Jetzt auch in meiner Straße

Manchmal muss ein Titel einfach nur knallen! Und dann darf er auch geklaut sein. Das kriegt sowieso keiner mit. In diesem Fall habe ich noch etwas am Titel gearbeitet, und aus "Invasion der Barbaren" den "Einzug der Barbaren" gemacht, weil der besser zu Berlin passt, denn hier wird ja ständig ein-, aus- und umgezogen, vorausgesetzt, man kann es sich noch leisten, denn bei jeder Neuvermietung steigt ja heutzutage automatisch der Mietpreis.

Früher sind die Leute immer nur zum Monatsende- bzw. -anfang umgezogen. Das ist heute ganz anders, da wird morgens, mittags, abends umgezogen, und auch mittendrin. Und noch etwas ist anders. Heute hinterlassen die Leute dabei Dinge (Foto), die wirklich kein Mensch gebrauchen kann. Das kannst Du mit damals, also mit meinerzeit, gar nicht vergleichen. Da konntest Du dich mit den Sachen, die die Leute zurückließen, komplett neu einrichten.

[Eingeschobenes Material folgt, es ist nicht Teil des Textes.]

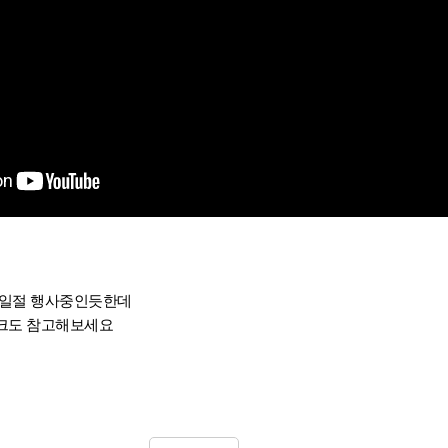
십일절 행사중인듯한데
크도 참고해보세요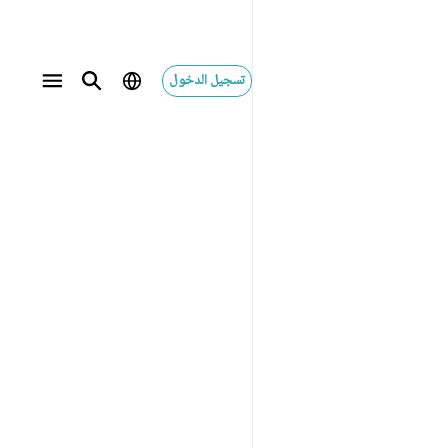
تسجيل الدخول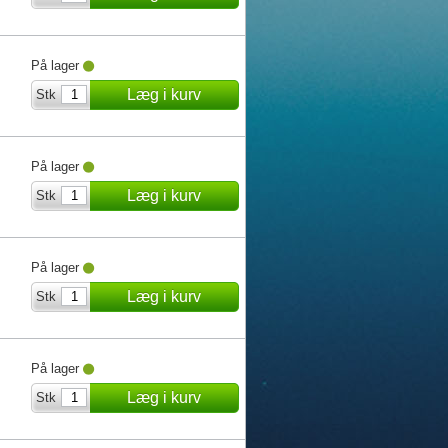
På lager
Læg i kurv
Stk
På lager
Læg i kurv
Stk
På lager
Læg i kurv
Stk
På lager
Læg i kurv
Stk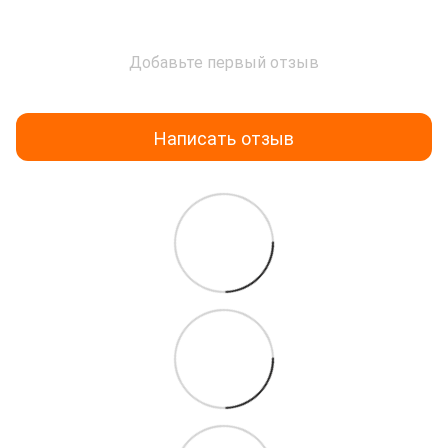
Добавьте первый отзыв
Написать отзыв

So ein Einzug, und das ist vielleicht der größte Unterschied zu früher, ist heute ein schleichender und sehr subtiler Prozess. Hm, wie soll ich das jetzt wieder erklären? Vielleicht so: Also was da in meiner Straße liegt, hätte man früher sicherlich humorvoll einfach "Hausordnung" genannt. Ich beispielsweise habe gleich zwei "Hausordnungen" immer bei mir im Taxi, und zwar ist das meine Peitsche, das ist den meisten bekannt, und einen Holzhammer für die schweren Fälle.

Heute stellen die Leute nichts mehr raus, was Du noch gebrauchen könntest, und den Quatsch, den sie loswerden wollen, werfen sie dir darüber hinaus auch noch stillos vor die Füße. Aber nicht nur das! Was viel schlimmer ist, und das merke ich auch im Taxi, die Leute sind dazu auch noch völlig humorlos geworden. Aber die sind doch immer so gut drauf, höre ich dich schon sagen. Das stimmt, gut drauf sind sie, und das sogar permanent. Und vielleicht ist ihre ständige gute Laune sogar der Grund für ihre Humorlosigkeit.